Between March 28, 2018, and April 23, 2021, 560 eligible treatment-naive patients with H pylori infection were recruited and randomly assigned to the molecular testing-guided therapy group or the susceptibility testing-guided therapy group in trial 1. Between Dec 28, 2017, and Oct 27, 2020, 320 eligible patients with refractory H pylori infection were recruited and randomly assigned to the molecular testing-guided therapy group or the susceptibility testing-guided therapy group in trial 2. 272 men and 288 women were recruited for trial 1, and 98 men and 222 women were recruited for trial 2. In first-line H pylori treatment, infection was eradicated in 241 (86%, 95% CI 82–90) of 280 patients in the molecular testing-guided therapy group and 243 (87%, 83–91) of 280 patients in the susceptibility testing-guided therapy group by intention-to-treat analysis (p=0·81). In third-line H pylori treatment, infection was eradicated in 141 (88%, 83–93) of 160 patients in the molecular testing-guided therapy group and 139 (87%, 82–92) of 160 patients in the susceptibility testing-guided therapy group by intention-to-treat analysis (p=0·74).

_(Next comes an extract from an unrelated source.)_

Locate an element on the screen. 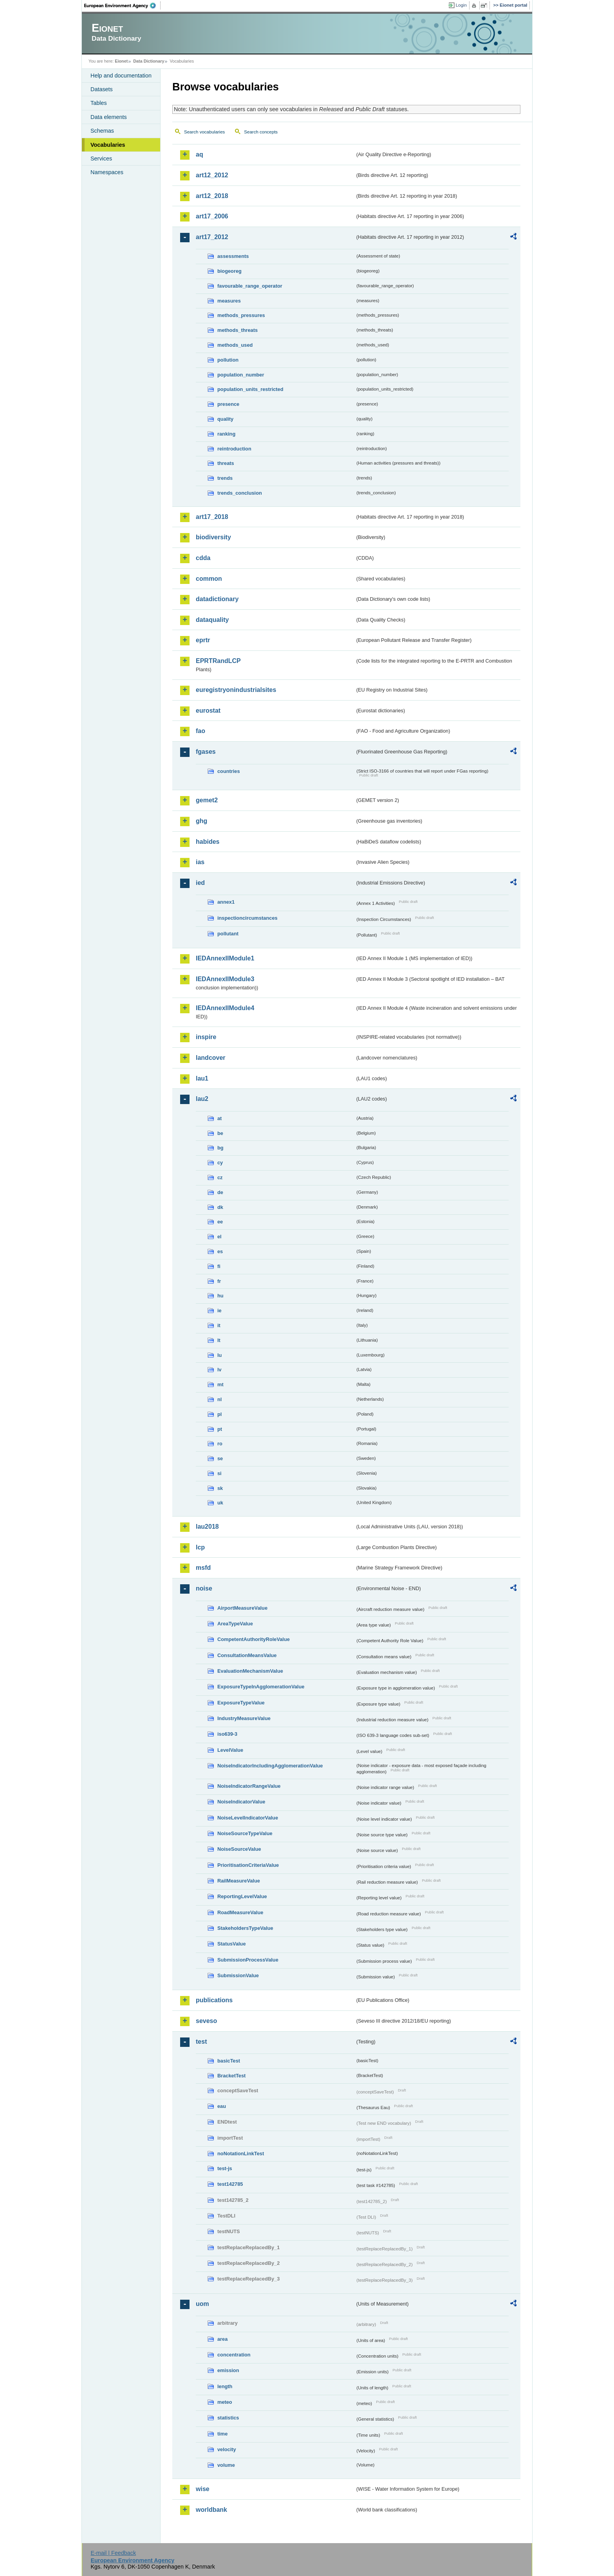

The difference in the eradication rate between the molecular testing-guided therapy group and the susceptibility testing-guided therapy group was –0·7% (95% CI –6·4 to 5·0; non-inferiority p=0·071) in trial 1 and 1·3% (–6·0 to 8·5; non-inferiority p=0·0018 in trial 2 by intention-to-treat analysis. We found no difference in adverse effects across both treatment groups in trial 1 and trial 2.

Interpretation

Molecular testing-guided therapy was similar to susceptibility testing-guided therapy in first-line therapy and non-inferior to susceptibility testing guided therapy in third-line treatment of H pylori infection, supporting the use of molecular testing-guided therapy for H pylori eradication.

Funding

Ministry of Science and Technology of Taiwan, and Centre of Precision Medicine of the Higher Education Sprout Project by the Ministry of Education of Taiwan.